Like many German soldiers, Hitler had a difficult time readjusting to life after the war in the chaos of post-war Germany. He got a job in the army keeping track of radical political organization. This is how he first came in contact with the National Socialist German Workers Party, called the Nazis. He joined Nazi Party and soon became its most well known speaker. Hitler’s speeches drew more people into the Nazi Party and, in 1921, Hitler became the Fuhrer, or leader, of the party.

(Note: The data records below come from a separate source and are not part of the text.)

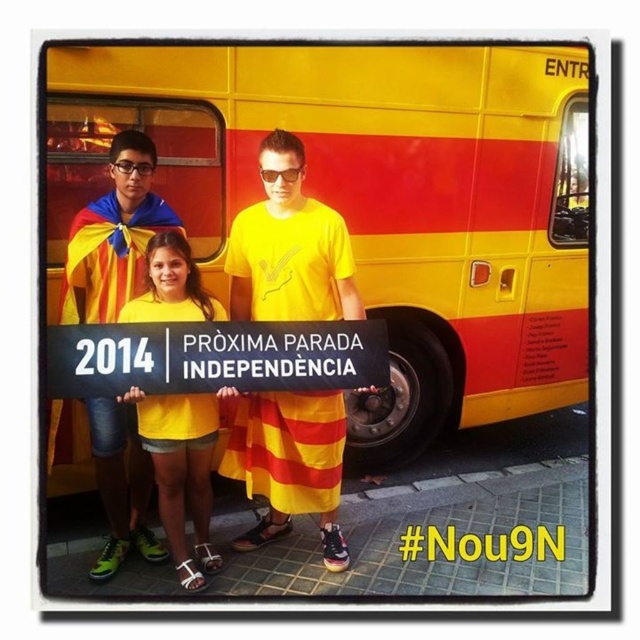 Between yellow matte bus at center and yellow matte t-shirt at center, which one has less height?

With less height is yellow matte t-shirt at center.

Measure the distance between point (492,230) and camera.

A distance of 3.87 meters exists between point (492,230) and camera.

The width and height of the screenshot is (640, 640). In order to click on yellow matte bus at center in this screenshot , I will do `click(362, 202)`.

Does yellow matte bus at center have a lesser width compared to yellow matte shirt at center?

Incorrect, yellow matte bus at center's width is not less than yellow matte shirt at center's.

In order to click on yellow matte bus at center in this screenshot , I will do `click(362, 202)`.

The image size is (640, 640). What are the coordinates of `yellow matte bus at center` in the screenshot? It's located at (362, 202).

Is yellow matte t-shirt at center closer to camera compared to yellow matte/yellow t-shirt at center?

In 1923, Germany suffered terrible hyperinflation (a period where money quickly loses its value) and many Germans were unhappy with the democratic government in Germany. Hitler believed he could use this to take power in Germany. Hitler organized the Nazi Party to violently overthrow the government. However, the rebellion was quickly put down by the local police and Hitler was charged with treason and sentenced to a year in prison. It was during his time in prison that Hitler wrote his book, Mien Kampf or “My Struggle” which described his goals of expanding Germany to make an empire and to make it a racially pure society – it would only be for Germans. After his release from prison, Hitler continued to lead the Nazi Party, but it was a marginal party in German politics.
It was the economic crisis of the Great Depression in the early 1930’s that made the Nazi Party a major political force in Germany. Unemployment in Germany reached 25% and millions of Germans found themselves living in poverty. These Germans were drawn to supporting radical political groups like the Nazis and the Communists. The Nazis and the Communists hated each other and their supporters fought pitched battles in the streets of German cities. In the 1932 election, both the Nazi and Communist parties did well, but the Nazis won the most seats in the Reichstag, or German Parliament. Hitler was made Chancellor of Germany. When the President of Germany died in 1934, Hitler used Emergency Powers to make himself Fuhrer, or leader, of Germany. After taking power, Hitler moved ruthlessly to eliminate other political parties by having their leaders arrested and even had many of the leaders of the Nazi Party who could challenge him killed in an event called the Night of the Long Knives.
Once Hitler had full control over Germany, he began to prepare Germany for wars of conquest to enlarge Germany. He put millions of unemployed people to work on rebuilding the German military. In addition, he began to turn Germany into racially pure country by forcing Jews to leave the country. He did this by enacting laws that banned Jews from doing professional work and from attending school. He also allowed his supporters to attack Jews openly in the Night of Broken Glass.
Hitler began to take over other countries to achieve his goal of gaining “living space” for the Germans. He envisioned a future German Empire that would cover most of Europe in which the other peoples of Europe would either be killed or forced to work as slave labor for Germans. In the late 1930’s, Hitler took over Austria and Czechoslovakia without having to fire a single shot. Then, in 1939, he began World War Two by attacking Poland. Then the next year he conquered France and began to bomb Britain. The year after that, he attacked the Soviet Union and his army got all the way to Moscow, the Soviet capital city. By the end of 1942, it looked to the world as if Hitler might achieve his goal of building a Nazi Empire. In the areas that Germany had taken over, Hitler ordered the Nazi forces to round up people to be used as slave labor and sent out death squads to kill Jews.
However
, at that point the war began to turn against Hitler. First, he had not fully defeated Britain and the Soviet Union. Both of these countries recovered from their earlier defeats and began to push back the German army. Second, Hitler had declared war on the United States and now the United States joined with Britain and the Soviet Union to defeat Nazi Germany. Beginning in 1943, the Allies began to win victories on all fronts and began to push the Nazi forces back. However, even in the face of defeat, Hitler did not give up his dream of creating a racially pure Germany and ordered the speeding up of killing Jews in specially built death camps.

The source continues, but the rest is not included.